To justify Saudi crimes, both Trump and Robertson are looking the other way and comparing the Saudis to conservatives!
According to Vox,
“Robertson’s stance is in keeping with his wider, full-throated support for President Trump’s policies over the past few years. Since Trump’s inauguration, the Christian Broadcasting Network has become a de facto propaganda channel for the administration, running programs that, for example, suggest that Donald Trump was chosen by God to become president. In return, Robertson has frequently been granted rare access for sit-down interviews with Trump, during which he typically throws Trump softball questions.”
For the sake of bloody money, Trump is not imposing necessary sanctions on Saudi Arabia. Fearful of losing “friendship,” Robertson is not being a prophetic voice against the U.S.-Saudi bloody deal.
To support Trump in everything is a dangerous undertaking. Christians support King David in everything he gave a good example. But even he, who was a man after the heart of God, was not perfect. He adulterated with Bathsheba and had her husband killed.
If Christians would support David in everything, they would eventually support also adultery and murder, just because David did it.
If Christians cannot support David’s sins, why is televangelist Pat Robertson justifying Saudi crimes for the sake of Trump?
Even liberal Canada has condemned Saudi Arabia over human rights abuses. If liberal Canada can do it, why cannot the U.S. do it? Why cannot Robertson and other U.S. evangelicals do it?
Robertson has with Trump the same relationship that Nathan the Prophet had with King David. Robertson always have positive messages to Trump. Nathan had always positive messages to David.
Yet, when David sinned, Nathan was sent by God to give him a non-positive message. Has not Robertson been attentive to God’s voice to do for Trump the same thing Nathan did for David?
A relationship is only friendship when both parts are free and sincere to approve and disapprove the good and bad acts of one another. When the message is always positive, there is not real friendship, but only opportunism.
The flatterer flatters everything the flattered individual does right and wrong. A true Christian approves and praises everything that needs to be approved and reproves everything that needs to be disapproved.
If places were changed and Nathan were today before Trump, he would bring to Trump from God a disapproving message about Saudi Arabia, Trump’s appointment of homosexual activists and much more.
What would Robertson do about David’s adultery and his order to murder Bathsheba’s husband?

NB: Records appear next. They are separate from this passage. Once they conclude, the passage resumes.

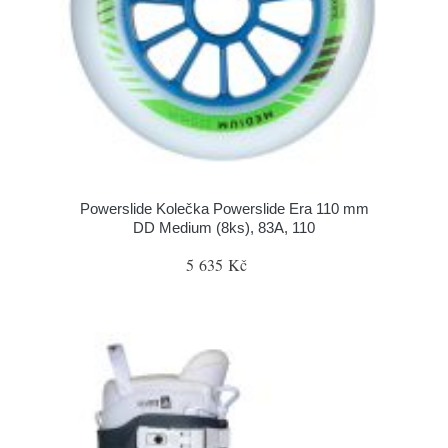
Powerslide Kolečka Powerslide Era 110 mm
DD Medium (8ks), 83A, 110
5 635 Kč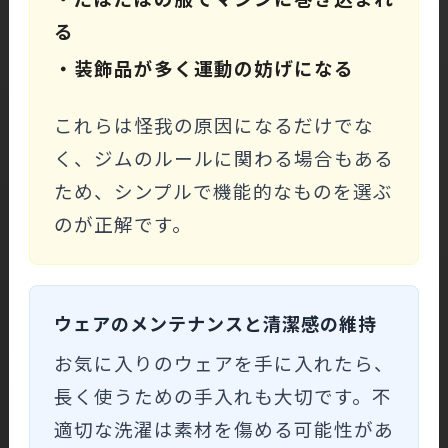
る
・装飾品が多く運動の妨げになる
これらは怪我の原因になるだけでな
く、ジムのルールに関わる場合もある
ため、シンプルで機能的なものを選ぶ
のが正解です。
ウェアのメンテナンスと清潔感の維持
お気に入りのウェアを手に入れたら、
長く使うための手入れも大切です。不
適切な洗濯は素材を傷める可能性があ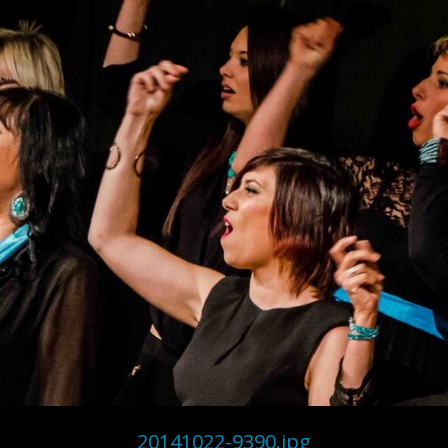
20141022-9390.jpg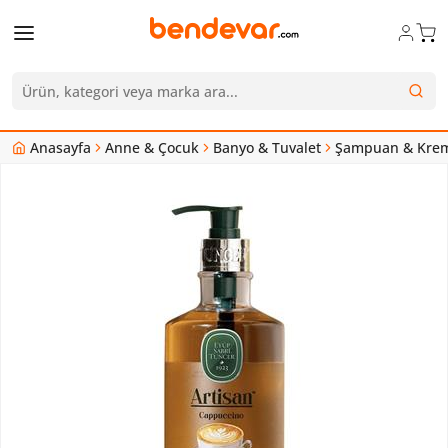
Anasayfa
Anne & Çocuk
Banyo & Tuvalet
Şampuan & Kre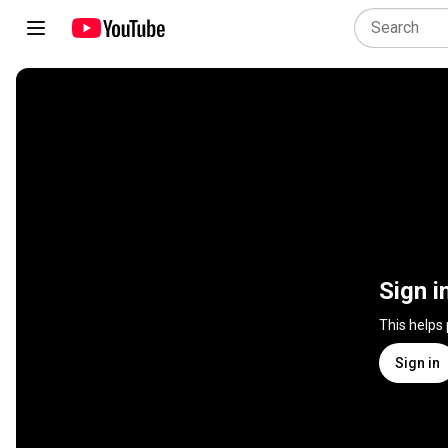
Sign i
This helps
Sign in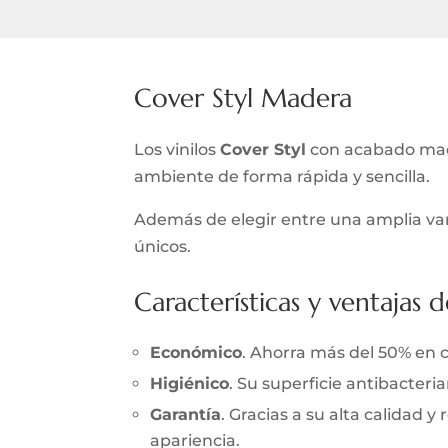
Cover Styl Madera
Los vinilos
Cover Styl
con acabado made
ambiente de forma rápida y sencilla.
Además de elegir entre una amplia var
únicos.
Características y ventajas d
Económico
. Ahorra más del 50% en 
Higiénico
. Su superficie antibacter
Garantía
. Gracias a su alta calidad 
apariencia.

The U.S. has given no protection to Middle East Christians, but the military protection the U.S. has given to Saudi Arabia, whose Sunni Islam is a great killer of Christians, is a big offense against Christians in Middle East.
Kings and presidents need from Christians not only a sweet and positive voice. They need also a prophetic voice, which is not always positive.
May God raise U.S. evangelicals to be the necessary prophetic Nathan that Trump needs.
With information from NewsMax and Vox.